The federal government said on Monday, that its Presidential Steering Committee on COVID-19 would respond to the travel ban imposed on Nigeria by Britain.
Britain’s travel restriction apparently had been aped by the entire United Kingdom and other countries.
The UK imposed the travel ban, having put Nigeria, along with a few others, on its red list of suspected shores from where the latest variant of COVID-19, Omicron, can spread.
Reacting, however, the Information Minister, Alhaji Lai Muhammed, said Britain’s action was discriminatory and not based on scientific discovery as the world was made to believe.
He particularly deplored the ban restriction slammed on Nigeria by the UK, Canada, Indonesia, Hong Kong and others.
The minister, a member of the steering committee on COVID-19, said the committee would issue its reaction any moment soon.
“As you are aware, Britain has put Nigeria on its red list and banned foreign travels from our country.
“This is as a result of the discovery of COVID-19 cases, Omicron variant, in Nigeria. Britain now joins other countries, including Canada, which has taken a similar action against Nigeria over Omicron.
“Let me say straight away that it’s up to the Presidential Steering Committee to respond to this action by the British government and others, and I have no doubt that the committee will respond appropriately.”
Mohammed contended that Britain’s decision was based on discrimination and prejudice and not science, “because so far, no one has died of the Omicron strain”.
He said it was obvious that many in the West were unhappy that their predictions on COVID-19 infections had failed to take place.
Muhammed noted that many from the UK had also tested positive in Nigeria but Britain was not banned.
He, however, justified why Nigeria still received South African President, Cyril Ramaphosa, and his entourage despite the country recording a large number of Omicron cases.
He said even the United Nations had come against the recent travel bans, adding that it was nonsensical and nothing but travel apartheid.

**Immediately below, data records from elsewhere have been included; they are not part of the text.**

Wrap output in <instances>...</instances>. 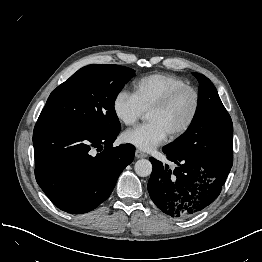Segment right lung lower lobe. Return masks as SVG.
<instances>
[{
	"label": "right lung lower lobe",
	"mask_w": 262,
	"mask_h": 262,
	"mask_svg": "<svg viewBox=\"0 0 262 262\" xmlns=\"http://www.w3.org/2000/svg\"><path fill=\"white\" fill-rule=\"evenodd\" d=\"M119 132H95L62 119L38 118L33 132L35 177L59 209L86 213L110 196L135 153L131 144L112 147Z\"/></svg>",
	"instance_id": "obj_1"
}]
</instances>
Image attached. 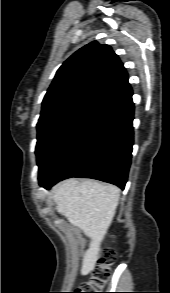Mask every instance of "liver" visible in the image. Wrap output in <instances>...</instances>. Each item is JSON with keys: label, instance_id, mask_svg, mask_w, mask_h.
Wrapping results in <instances>:
<instances>
[{"label": "liver", "instance_id": "liver-1", "mask_svg": "<svg viewBox=\"0 0 170 293\" xmlns=\"http://www.w3.org/2000/svg\"><path fill=\"white\" fill-rule=\"evenodd\" d=\"M51 196L57 211L90 238V248L81 267V274L87 275L95 266L101 243L115 216L120 189L94 180L72 178L56 185Z\"/></svg>", "mask_w": 170, "mask_h": 293}]
</instances>
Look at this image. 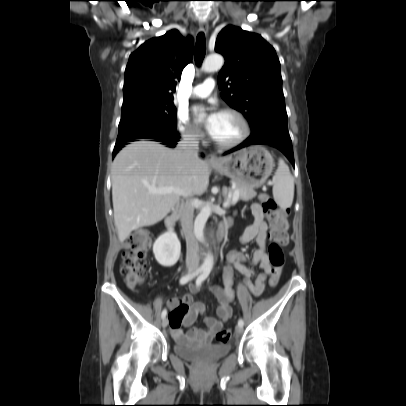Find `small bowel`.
Returning <instances> with one entry per match:
<instances>
[{
    "label": "small bowel",
    "instance_id": "obj_1",
    "mask_svg": "<svg viewBox=\"0 0 406 406\" xmlns=\"http://www.w3.org/2000/svg\"><path fill=\"white\" fill-rule=\"evenodd\" d=\"M250 212L254 220L241 235L240 241L248 243L255 240L257 250L252 257H248L246 254L235 250L227 253L221 285L212 287L219 303L217 309L218 317L206 318L208 328L202 330L192 327L187 334H184L182 330V327L191 326L197 314L203 313L205 310L204 304L193 301V293L197 291V288L190 287L189 292L182 297H172L169 299L168 305L173 311L177 309L186 311V314L180 318V323L177 327H173L170 321V328L177 340L181 342H186L189 339L198 341L211 340L215 333L222 328L223 324L232 317L233 308L231 301L234 297V291L232 289L231 266H234L243 275L245 286L254 296L262 294L272 269L266 252L268 226L264 220V212L260 205L253 204ZM227 222H230V220ZM251 266L259 267L261 272L256 273ZM252 278H254L253 282Z\"/></svg>",
    "mask_w": 406,
    "mask_h": 406
}]
</instances>
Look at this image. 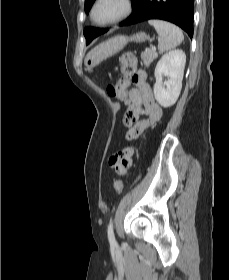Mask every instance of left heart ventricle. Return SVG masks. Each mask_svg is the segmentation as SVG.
Returning <instances> with one entry per match:
<instances>
[{"instance_id": "1", "label": "left heart ventricle", "mask_w": 229, "mask_h": 280, "mask_svg": "<svg viewBox=\"0 0 229 280\" xmlns=\"http://www.w3.org/2000/svg\"><path fill=\"white\" fill-rule=\"evenodd\" d=\"M122 9V3L120 0H105L96 10L95 17L102 21L106 20L117 13Z\"/></svg>"}]
</instances>
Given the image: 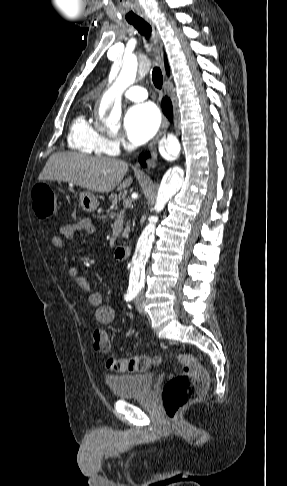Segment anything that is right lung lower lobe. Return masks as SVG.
<instances>
[{
    "instance_id": "1",
    "label": "right lung lower lobe",
    "mask_w": 287,
    "mask_h": 486,
    "mask_svg": "<svg viewBox=\"0 0 287 486\" xmlns=\"http://www.w3.org/2000/svg\"><path fill=\"white\" fill-rule=\"evenodd\" d=\"M162 108H163V112L164 114L169 118L171 119L172 118V105H171V102L170 100L165 97L162 101ZM149 154H141L140 157H139V162L141 163L142 166H145V158L148 157Z\"/></svg>"
}]
</instances>
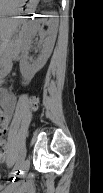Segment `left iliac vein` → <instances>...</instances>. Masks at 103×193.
Instances as JSON below:
<instances>
[{
	"label": "left iliac vein",
	"instance_id": "1",
	"mask_svg": "<svg viewBox=\"0 0 103 193\" xmlns=\"http://www.w3.org/2000/svg\"><path fill=\"white\" fill-rule=\"evenodd\" d=\"M29 167H30V160L27 159L26 161H24L22 165V172H21L22 175H25L28 172ZM16 185H17L16 183L12 184V186H16Z\"/></svg>",
	"mask_w": 103,
	"mask_h": 193
}]
</instances>
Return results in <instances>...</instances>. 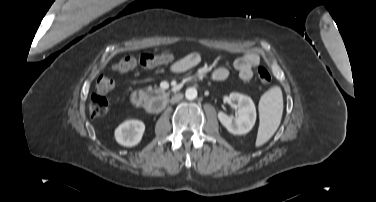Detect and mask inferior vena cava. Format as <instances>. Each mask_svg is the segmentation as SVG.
Returning <instances> with one entry per match:
<instances>
[{"label":"inferior vena cava","instance_id":"inferior-vena-cava-1","mask_svg":"<svg viewBox=\"0 0 376 202\" xmlns=\"http://www.w3.org/2000/svg\"><path fill=\"white\" fill-rule=\"evenodd\" d=\"M183 98V95L182 94H177V95H175L173 98H172V102L174 103V102H178V101H180L181 99Z\"/></svg>","mask_w":376,"mask_h":202}]
</instances>
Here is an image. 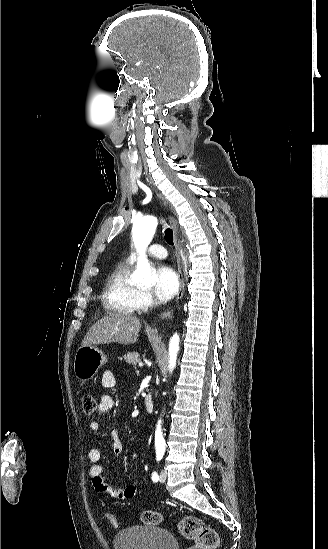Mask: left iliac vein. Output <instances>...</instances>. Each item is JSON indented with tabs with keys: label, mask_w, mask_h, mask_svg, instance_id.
Here are the masks:
<instances>
[{
	"label": "left iliac vein",
	"mask_w": 328,
	"mask_h": 549,
	"mask_svg": "<svg viewBox=\"0 0 328 549\" xmlns=\"http://www.w3.org/2000/svg\"><path fill=\"white\" fill-rule=\"evenodd\" d=\"M166 478H167V473H166V471H165V470H161V472H160V481H161V482H164V481L166 480Z\"/></svg>",
	"instance_id": "1"
}]
</instances>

“If somebody who is a Nigerian but holds a British passport is allowed to enter Britain, he is as risky as I am. Is it the passport that now reduces his risk? That doesn’t make sense. If my cousin who holds a British passport stays in my house and is going back, you allow him to come in but you say I can’t?” Mohammed wondered.
He faulted claims that Nigeria deserved to be banned because 21 persons with history of travel to Nigeria had tested positive in the UK.
But on Monday too, the UK had sneered at Nigeria’s complaint, saying the ban could not be reversed, explaining that it was a temporary measure to safeguard its public health.
The Head of Communications, British High Commission, Abuja, Dean Hurlock, said the decision was a precautionary measure to protect public health in the UK.
“We know that this decision will have a significant impact on people in both our countries, particularly at this time of year.
“This decision is a precautionary measure to protect public health in the UK, whilst we try to understand this new variant,” Hurlock said.
Hurlock further said the measures were introduced by the Government of the United Kingdom to prevent further Omicron cases from entering the UK.
“These are temporary measures that have been introduced to prevent further Omicron cases from entering the UK and will be examined at a review point on 20 December.
“We continue to work very closely with the Nigerian authorities in tackling the pandemic and commend their ongoing work,” Hurlock added.